> **About this exercise**
Check each line of the material below for "pipeline". Report how many have it, with no other words.

> **Records supplied**
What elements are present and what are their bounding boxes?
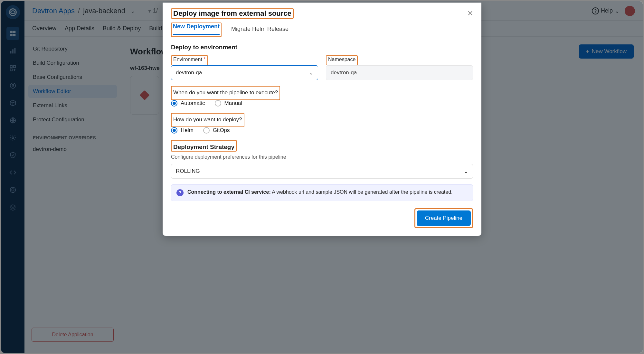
deploy-modal: Deploy image from external source ✕ New … xyxy=(163,3,481,236)
exec-option-automatic[interactable]: Automatic xyxy=(171,100,205,107)
modal-title: Deploy image from external source xyxy=(173,9,291,18)
deploy-gitops-label: GitOps xyxy=(213,127,230,134)
chevron-down-icon: ⌄ xyxy=(464,168,468,175)
deploy-helm-label: Helm xyxy=(181,127,194,134)
strategy-value: ROLLING xyxy=(176,168,200,174)
radio-checked-icon xyxy=(171,100,177,107)
env-label: Environment * xyxy=(173,57,206,62)
deploy-question: How do you want to deploy? xyxy=(173,116,242,123)
section-deploy-env: Deploy to environment xyxy=(171,44,473,51)
create-pipeline-button[interactable]: Create Pipeline xyxy=(417,210,471,226)
exec-auto-label: Automatic xyxy=(181,100,205,107)
modal-tabs: New Deployment Migrate Helm Release xyxy=(163,23,481,37)
execute-options: Automatic Manual xyxy=(171,100,473,107)
execute-question: When do you want the pipeline to execute… xyxy=(173,89,278,96)
radio-unchecked-icon xyxy=(203,127,210,134)
info-banner: ? Connecting to external CI service: A w… xyxy=(171,184,473,201)
environment-select[interactable]: devtron-qa ⌄ xyxy=(171,65,318,80)
deploy-option-gitops[interactable]: GitOps xyxy=(203,127,230,134)
strategy-title: Deployment Strategy xyxy=(173,144,234,151)
radio-checked-icon xyxy=(171,127,177,134)
chevron-down-icon: ⌄ xyxy=(309,70,313,76)
exec-option-manual[interactable]: Manual xyxy=(215,100,242,107)
radio-unchecked-icon xyxy=(215,100,221,107)
strategy-subtitle: Configure deployment preferences for thi… xyxy=(171,154,473,160)
deploy-option-helm[interactable]: Helm xyxy=(171,127,194,134)
namespace-value: devtron-qa xyxy=(331,70,357,76)
modal-tab-migrate[interactable]: Migrate Helm Release xyxy=(231,23,289,37)
info-icon: ? xyxy=(176,189,184,196)
environment-value: devtron-qa xyxy=(176,70,202,76)
exec-manual-label: Manual xyxy=(224,100,242,107)
close-icon[interactable]: ✕ xyxy=(467,9,473,18)
namespace-label: Namespace xyxy=(328,57,355,62)
deploy-options: Helm GitOps xyxy=(171,127,473,134)
namespace-field: devtron-qa xyxy=(326,65,473,80)
modal-tab-new[interactable]: New Deployment xyxy=(173,20,220,35)
info-text: Connecting to external CI service: A web… xyxy=(187,189,453,195)
strategy-select[interactable]: ROLLING ⌄ xyxy=(171,164,473,179)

> **Exercise response**
2